Xavier Dolan nasceu a 20 de março de 1989 na cidade canadiana de Montreal, filho de um professora e de um ator e músico com ligações estreitas com a indústria de entretenimento do estado do Quebéc. Aliás, foi este a charneira que permitiu ao pequeno Xavier crescer rodeado de câmaras, de gente adulta e de muitos conceitos. A sua carreira começou logo aos quatro anos, numa senda de comerciais para uma linha de farmácias. No entanto, o seu apreço pelo cinema surgiu quando, com somente 6 anos, viu Titanic e se entregou à proporção dos sonhos que germinou então. Entretanto, e no decorrer de toda a sua maturação, foi participando em algumas longas-metragens, onde acolheu como sua a paixão por realizar algo do seu cunho e personalizado por si. Foi daí que nasceu a sua primeira produção, concebida com somente 19 anos e lançada já com 20. “J’ai tué ta mére” (2009) tornou-se num trabalho que contou com a sua direção, produção, financiamento e representação (criando o argumento do mesmo com 16 anos) e que foi baseado em parte na sua experiência de vida. O mesmo reporta para a relação tensa com a mãe e para a descoberta da sua orientação sexual, elementos cronológicos que apontam para a sua adolescência conturbada e irreverente. O filme veio à tona como uma surpresa e que conquistou a admiração dos peritos em vários festivais, inclusive o de Cannes. De forma suplementar, tornou-se num dos filmes mais vistos em terras canadianas e foi distribuído em mais de vinte países. Soltava-se o Canadá numa tela com lugar e prazer por ideias frescas e emergentes.

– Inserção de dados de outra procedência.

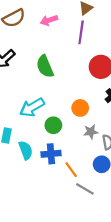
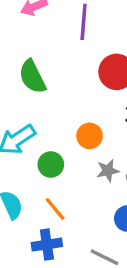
blue cross: (51, 154) -> (47, 245), moved
orange line: (71, 170) -> (55, 209), moved

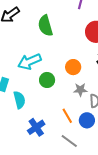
orange line: (55, 209) -> (67, 116), moved
blue cross: (47, 245) -> (36, 127), turned -36

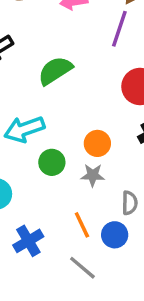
green semicircle: (45, 26) -> (55, 71), turned 70
gray star: (80, 90) -> (93, 175), moved

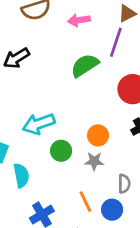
green semicircle: (55, 71) -> (85, 65), moved

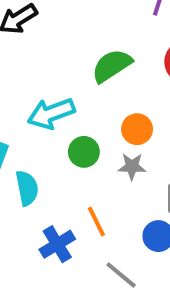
green semicircle: (85, 65) -> (112, 66), moved
orange line: (85, 202) -> (96, 222), moved

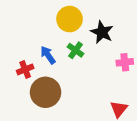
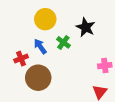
yellow circle: (70, 19) -> (45, 19), moved
pink cross: (125, 62) -> (105, 66), moved

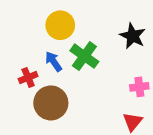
black star: (86, 27) -> (133, 36), moved
green cross: (63, 42) -> (84, 56), size x1.5

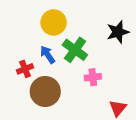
black star: (133, 36) -> (118, 32), turned 30
pink cross: (139, 87) -> (93, 77), moved

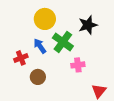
black star: (118, 32) -> (88, 25), moved
brown circle: (45, 91) -> (38, 77), size x0.6

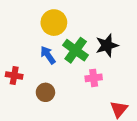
black star: (88, 25) -> (107, 45), moved
red cross: (21, 58) -> (14, 76), moved, turned 32

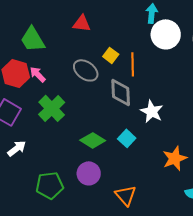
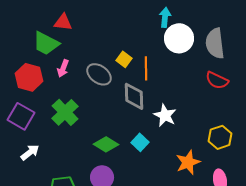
red triangle: (82, 23) -> (63, 22), moved
green trapezoid: (33, 39) -> (46, 43), turned -32
pink arrow: (38, 74) -> (63, 68), moved, turned -114

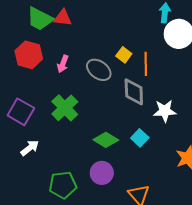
green trapezoid: (46, 43) -> (40, 19), moved
red hexagon: (29, 77) -> (29, 55), moved
white star: (165, 115) -> (165, 111), turned -30

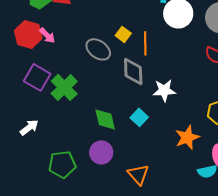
pink arrow: (63, 64) -> (47, 35), moved, turned -66
purple square: (21, 112) -> (37, 77), moved
green diamond: (106, 140) -> (105, 119), turned 45

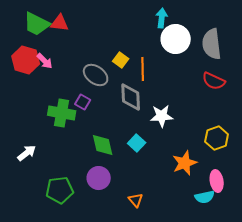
purple square: (37, 77) -> (83, 102), moved, size x0.6
green cross: (64, 87) -> (62, 113), turned -36
orange triangle: (138, 174) -> (136, 200), size x0.7

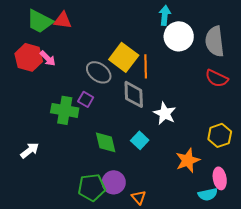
yellow square: (121, 60) -> (124, 57), size x1.8
white star: (162, 116) -> (165, 113), turned 30
purple circle: (99, 178) -> (114, 182), moved
green pentagon: (60, 190) -> (92, 187), moved

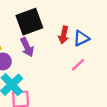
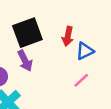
red arrow: (64, 35) -> (68, 36), moved

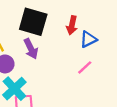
black square: (27, 33) -> (33, 22), turned 36

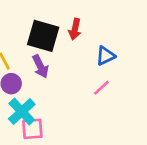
red arrow: (72, 25) -> (75, 29), moved

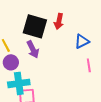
pink line: (101, 88) -> (89, 65), moved, turned -56
cyan cross: (22, 112) -> (19, 83), turned 35

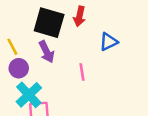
pink line: (89, 65) -> (82, 72), moved
cyan cross: (19, 83) -> (29, 95), turned -35

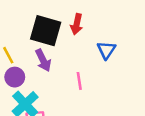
blue triangle: (109, 42) -> (106, 50), turned -30

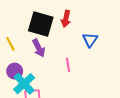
purple circle: (15, 77) -> (15, 71), moved

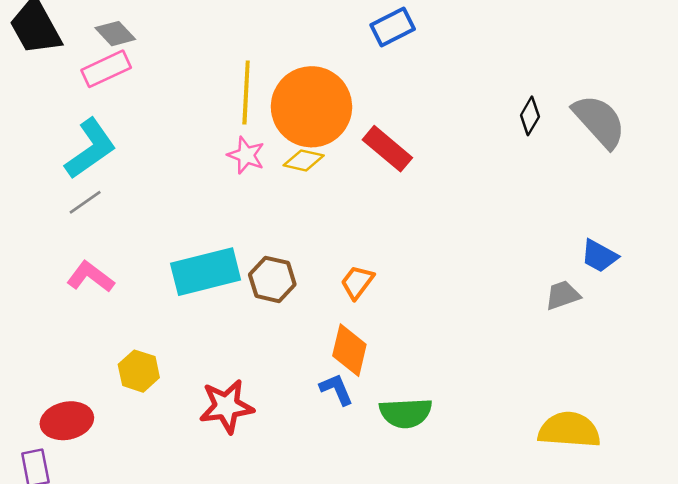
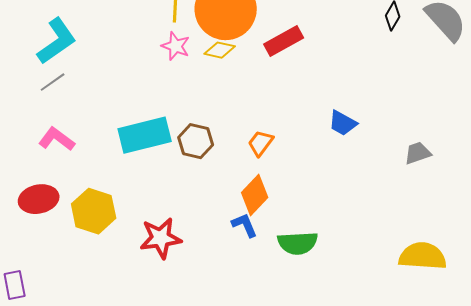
red rectangle: (387, 149) -> (284, 41), turned -69
blue trapezoid: (599, 256) -> (343, 123), moved
orange diamond: (349, 350) -> (255, 195), turned 30
yellow hexagon: (139, 371) -> (94, 211), size x1.4
red ellipse: (67, 421) -> (39, 199), moved

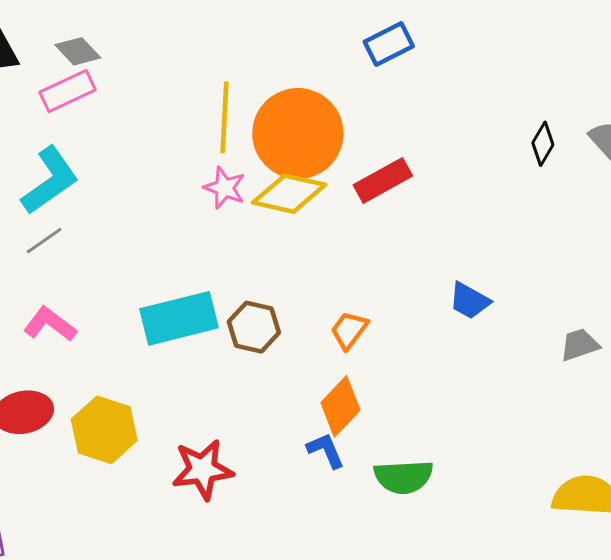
yellow diamond: (220, 50) -> (289, 194), size x1.6

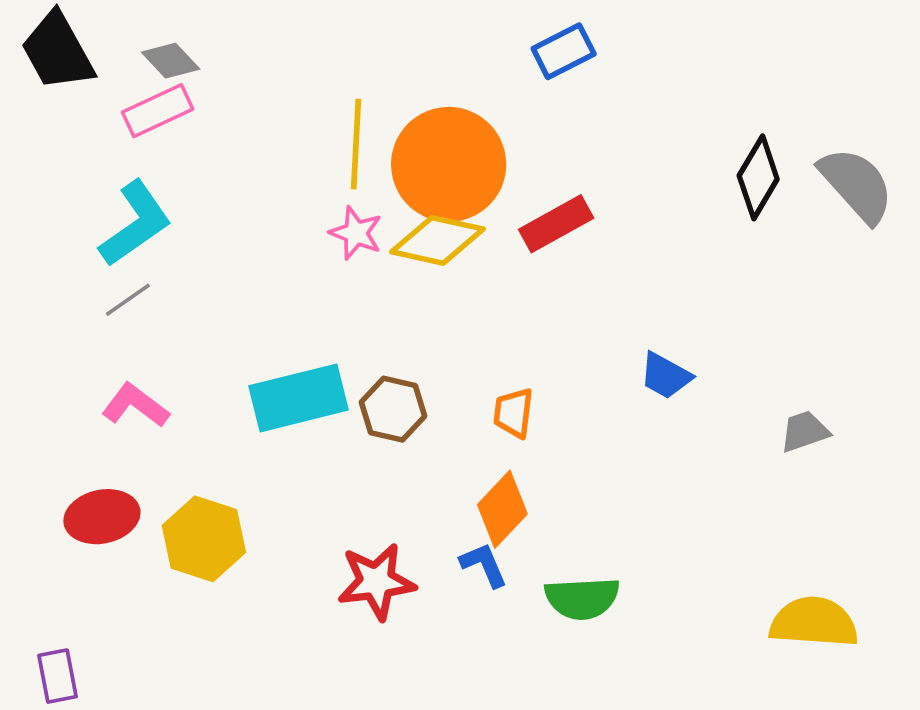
black diamond: (543, 144) -> (758, 177), size x1.5
orange trapezoid: (349, 330) -> (514, 413), turned -30
red star: (202, 469) -> (376, 582), moved

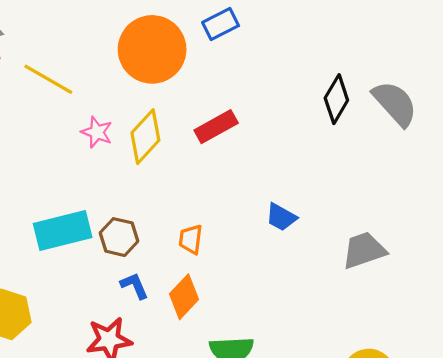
yellow line: (356, 144) -> (48, 79), moved, turned -63
orange circle: (449, 164) -> (152, 49), moved
yellow diamond: (437, 240) -> (145, 137), turned -60
gray trapezoid: (805, 431) -> (364, 250), size x1.5
blue L-shape: (484, 565) -> (134, 286), moved

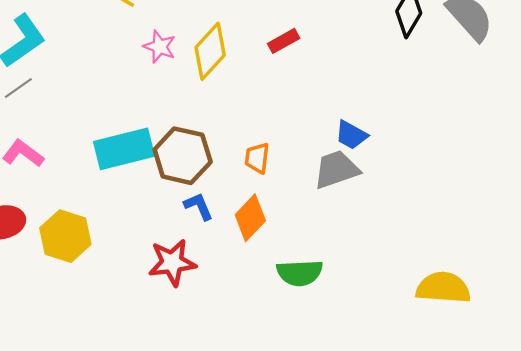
red rectangle: (216, 127) -> (284, 41), size x0.7
brown hexagon: (119, 237) -> (183, 156), size x1.4
gray trapezoid: (364, 250) -> (336, 169), moved

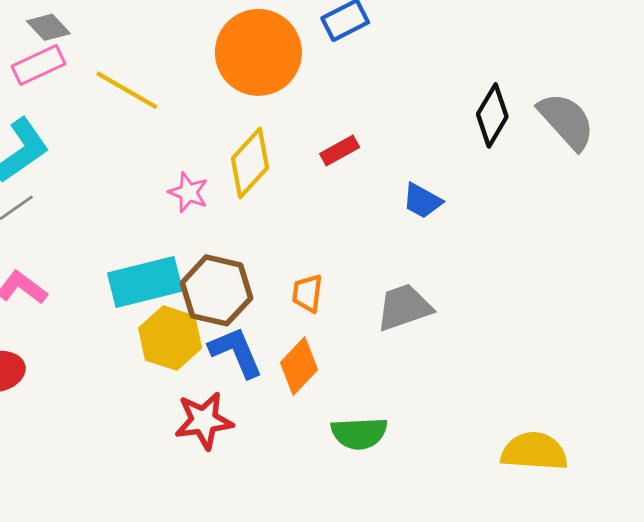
pink star: (160, 47) -> (188, 192), moved
blue trapezoid: (351, 135) -> (422, 201), moved
blue L-shape: (199, 206) -> (236, 352), size x1.5
yellow hexagon: (65, 236) -> (170, 338), moved

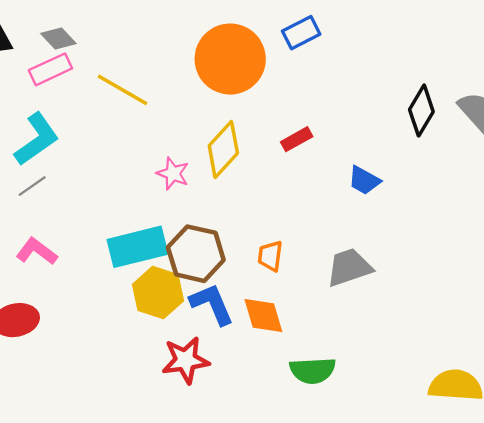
orange diamond: (299, 366) -> (263, 315), turned -60

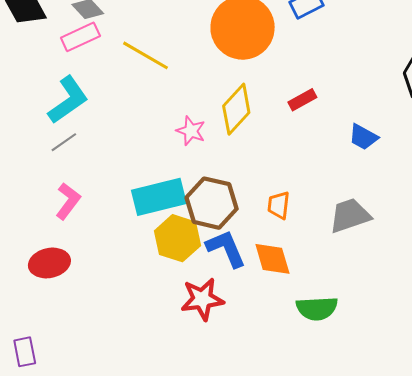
pink L-shape: (37, 251) -> (68, 201), turned 90

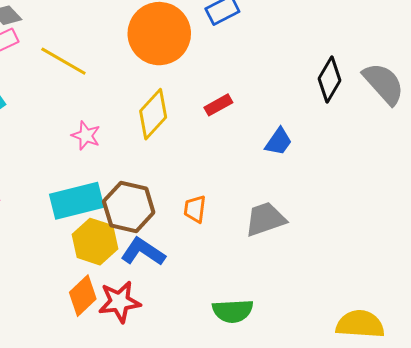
pink star: (191, 131) -> (86, 136), moved
blue trapezoid: (363, 137) -> (279, 142), turned -84
blue L-shape: (226, 249) -> (143, 252), turned -33
orange diamond: (272, 259) -> (83, 296), moved, turned 63

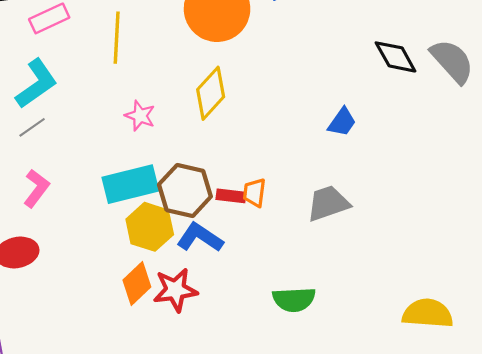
yellow line: (63, 61) -> (117, 38), turned 63
black diamond: (330, 79) -> (396, 57), turned -60
red rectangle: (218, 105) -> (231, 196), moved, turned 36

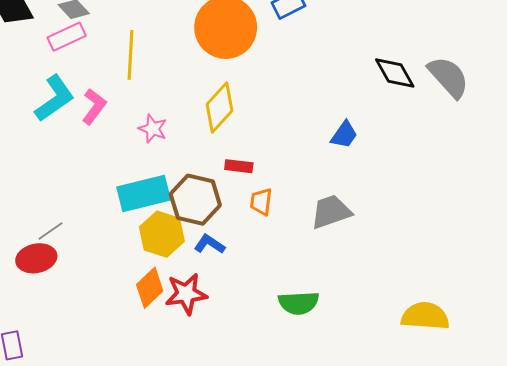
gray line: (32, 127) -> (50, 231), moved
pink L-shape: (36, 188) -> (94, 106), moved
red rectangle: (231, 196) -> (239, 166), moved
blue L-shape: (200, 238) -> (209, 244), size x0.7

Aproveitando esta rampa de lançamento, o segundo trabalho de Dolan não se fez esperar e soltou-se logo no ano seguinte, sendo este “Les Amours Imaginaires” (2010). O filme retrata uma amizade que se torna beliscada após os dois protagonistas se apaixonarem pelo mesmo homem. Neste, o canadiano inspirou-se no realizador de Hong Kong Wong Kar-wai na transmissão apaixonada e quase ofegante dos transtornos emocionais e conjugais. As funções assumidas pelo cineasta nesta produção foram as mesmas que havia exercido na sua debute, apesar de ser financiado pela empresa privada francesa Rezo. Novas honras foram emitidas em Cannes (no âmbito da competição Un Certain Regard, que prima por trabalhos originais e distintos) e até em Sydney, onde foi galardoado. Nas mesmas condições no festival francês foi recebido o filme “Laurence Anyways” (2012). Remetendo para os finais da década de 80 e inícios da de 90, Dolan aborda um amor impossível entre uma mulher e um homem que deseja tornar-se numa mulher, englobando toda a polémica e atribulações geradas numa sociedade ainda em metamorfose. Não obstante não conseguir cativar uma audiência sólida, saltaram comparações do realizador Xavier Dolan com Stanley Kubrick, na medida em que se inspira no trabalho do norte-americano nas paisagens líricas e no retrato estético naturalista e quase documental. De seguida, saltou para o grande ecrã uma adaptação ao livro do autor Michel Marc Bouchard e de título “Tom à la ferme” (2013). O enredo pega num jovem adulto que, num regresso à terra onde faleceu o seu namorado, fica incrédulo por ninguém o conhecer nem ao elo que detinha com este. Tudo se reclusa de uma forma estranha e cabe ao protagonista desmistificar e segurar os dilemas que o trama gera. Este filme transmitiu um novo fôlego à carreira de Xavier Dolan por se entregar a uma linha mais dura e seca e se despegar da toada habitualmente amorosa e terna que trazia. Apesar de ainda conhecer obstáculos na chegada do seu trabalho aos Estados Unidos, viu a estreia do seu projeto tomar lugar no festival de Veneza.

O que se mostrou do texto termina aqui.